If you work for a small company, the chances are greater than if you work for a large one that you won't have much retirement savings. The reason is simple -- you probably aren't offered a retirement savings plan at work.
Despite the government shutdown, Catherine Collinson, president of Transamerica Center for Retirement Studies, testified this week before the U.S. House of Representatives Committee on Small Business about the number of employees in the small business sector who don't have access to retirement accounts at work.
Collinson emphasized that the problem is part-time workers. Seventy-two percent of small companies offer retirement accounts -- a tax-advantaged 401(k); a Simplified Employee Pension, known as a SEP; or a Savings Incentive Match Plan for Employees, called a SIMPLE -- to 68 percent of full-time employees. However, only 36 percent of part-time workers are offered such a plan.

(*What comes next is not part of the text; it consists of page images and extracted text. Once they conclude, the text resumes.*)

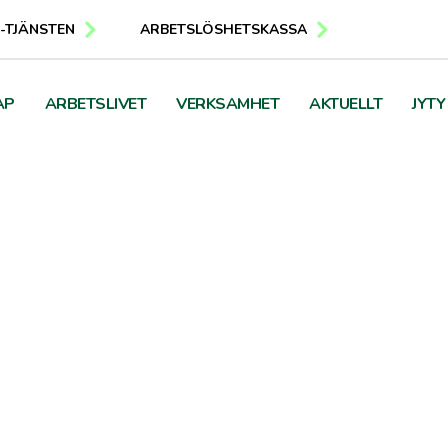
E-TJÄNSTEN
ARBETSLÖSHETSKASSA
AP
ARBETSLIVET
VERKSAMHET
AKTUELLT
JYTY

Because there are so many part-timers, the net result is that only 58 percent of workers at small companies can access a company-sponsored retirement savings plan. That's a serious retirement planning problem.
Collinson reminds small business owners that basic plans such as SEPs and SIMPLE Individual Retirement Arrangements are very inexpensive to set up and manage, and most payroll companies offer the service. There is a tax credit available that will offset most of the initial cost.
If you are a worker at a company with no retirement savings plan, Collinson suggests that you take these steps.
- Develop a retirement strategy on your own. Open your own IRA and one for your spouse and commit to funding them.
- Educate yourself about retirement investing.
- Avoid loans or other distributions from your IRA that will cost you taxes and penalties and diminish your savings.
- Take advantage of the saver's tax credit if you are eligible.
- Ask your employer to consider opening a retirement savings plan as a company benefit.